Enjoyed this Colorwheel Bouquet flower lesson? Click the download button below to receive another free sunflower lesson with chalk pastels! (We recommend using Chrome or Safari for this download!) Or click HERE for a Play-doh Colorwheel Activity.
This is a great way to evaluate if the kids have "got" this concept. Nice summative assessment 🙂
Hello Patty,
I'm very happy to have fallen upon your blog! I am an art teacher- and I'm happily not working at the moment so I can raise my little ones. However, I am going to try and volunteer in my daughter's first grade class next year and offer my art teacher expertise- because they don't get to go to art class! I will for sure be to your blog to look for ideas! What a wonderful place you have here- it is so well organized. I will for sure be adding some of these projects to my gigantic binder that my kids long to look at for art projects!
This is such a great idea!

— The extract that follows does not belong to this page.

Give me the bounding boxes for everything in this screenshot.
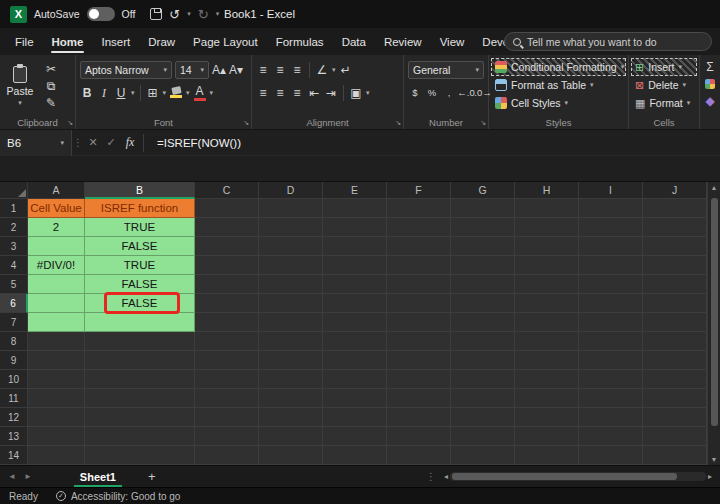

Approximately how long does it take? I am a parent and have volunteered to di the art project for kindergarten. We have 45 min total. Do you think that would be enough time?
Love this! I will have to do this in the fall! 🙂
Hi Patty, my sister and I are so glad we stumbled upon your blog. She's an art teacher and I am not (but sometimes wish I were). I posted about your butterfly project today. Keep up this blog, it is so inspiring.
http://letsgoflyakiteuptothehighestheight.blogspot.com/2010/05/eric-carle-butterflies.html
So colorful and fun!! Love it!!
Hi Patty, I have just started teaching art from Kindy to Yr 10 at a small Christian school in Australia. Your blog has given me so many ideas! I look forward to your new posts, and am so thankful for the time you take to share your ideas with people like me. I have already used several of your lessons, including Giraffes Can't Dance, Wild and Wacky Hair, and Hot Air Balloons. Enjoy your well deserved summer holiday break (as we head into winter!) Amanda
This is so pretty and fun! Thanks for the great idea.
This is so pretty and fun! Thanks for the great idea.
love this idea. great way to recycle the mad quantities of paper at the end of the year an assess student learning. LOVE IT!
I LOVE, love, love this color wheel flower!!! Can't wait to try it with my kids!
Ooooh! So pretty! I am a paper fanatic, so this really caught my eye. Thanks for the spark!
I am a new fan of your site! 😀 I love this artwork! 😀
Thanks, Chris!
So pretty—I love this!
We’re doing this next week. Or maybe your truck one. I love your site–I’ll link back to you if I post the results!
Hi, there!
Thanks, Patty! Your project ideas are wonderful. My students have enjoyed creating many pieces of art from ideas I learned from your blog.
I used the Colorwheel Bouquet lesson with my kindergarten students. I had many construction paper rectangles of many colors for them to choose to make their flowers. But I had them use crayons and plastic texture plates (8×10 sheets) to make rubbings on their rectangles before they cut the petals. So, even though our papers began as a single color, the rubbings gave a bit more life to the flowers. They loved creating them!
I’m thinking about doing this as a start of the year project in early September. A general ed teacher told me that she thought this would be too hard for kinders. As an art teacher, and having done this project before, do you think it’s too much? She said she didn’t think they could cut out all of the leaves- but if i give them 2 -3 classes to finish -they should be ok right?
It really depends on your group of Kinders. I did this lesson late in the year when the children had lots of experience cutting and pasting, so the process when well. If your children are very young, or if you have a very large class (over 23 Kinders) then make sure you have some parental help. I say go for it as what can happen? So they don’t get all the petals cut. No biggie!
Thank you for this great idea! I am helping my daughter homeschool her grandkids during the pandemic. I’m teaching them art via video chat. They are pre k,kindergarten 2nd & 4th grade.So not being a teacher I’m searching for ideas.
This is great!
Love all the ideas. Plan to use at Grandma Camp in the summer.